Top of Raw data
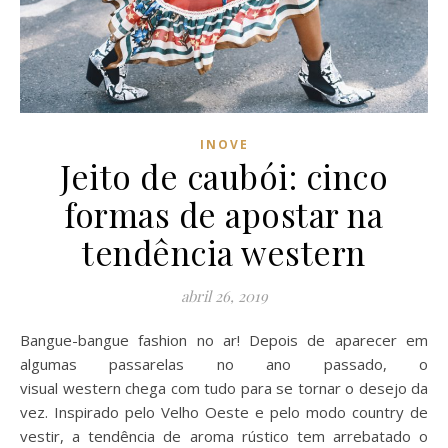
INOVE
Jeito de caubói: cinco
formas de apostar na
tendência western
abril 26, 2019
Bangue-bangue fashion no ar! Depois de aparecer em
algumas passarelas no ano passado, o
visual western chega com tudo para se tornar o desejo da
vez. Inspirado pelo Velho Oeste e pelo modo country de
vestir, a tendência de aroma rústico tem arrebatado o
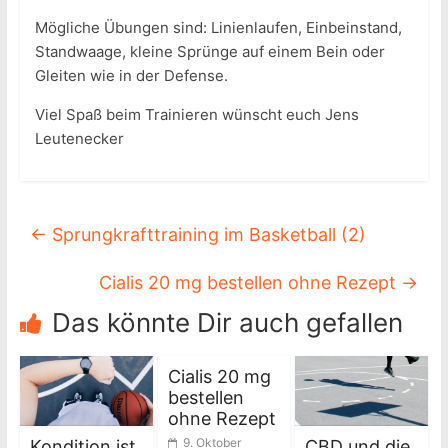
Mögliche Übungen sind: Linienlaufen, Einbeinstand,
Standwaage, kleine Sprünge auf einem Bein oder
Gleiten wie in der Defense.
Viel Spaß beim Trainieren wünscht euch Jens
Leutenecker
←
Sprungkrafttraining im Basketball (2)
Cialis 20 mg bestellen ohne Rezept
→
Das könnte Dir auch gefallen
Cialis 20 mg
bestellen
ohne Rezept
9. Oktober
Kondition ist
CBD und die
Bottom of Raw data
Top of Raw data
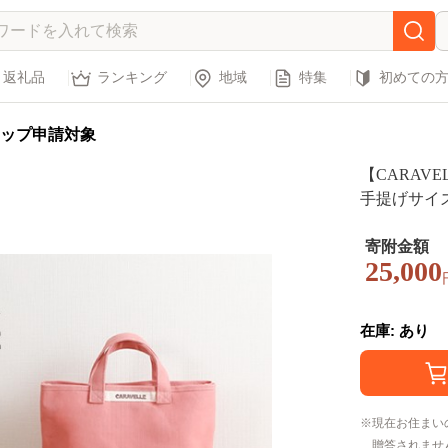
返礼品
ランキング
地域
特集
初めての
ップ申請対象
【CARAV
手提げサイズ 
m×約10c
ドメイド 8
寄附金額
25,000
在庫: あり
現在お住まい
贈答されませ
Bottom of Raw data
* [To do] Take the material above from the line containing "vestir, a tendência" up to and including the line containing "CBD und die" and retype it exactly, without any pictures.

* [Response to this task]
vestir, a tendência de aroma rústico tem arrebatado o
Mögliche Übungen sind: Linienlaufen, Einbeinstand,
Standwaage, kleine Sprünge auf einem Bein oder
Gleiten wie in der Defense.
Viel Spaß beim Trainieren wünscht euch Jens
Leutenecker
←
Sprungkrafttraining im Basketball (2)
Cialis 20 mg bestellen ohne Rezept
→
Das könnte Dir auch gefallen
Cialis 20 mg
bestellen
ohne Rezept
9. Oktober
Kondition ist
CBD und die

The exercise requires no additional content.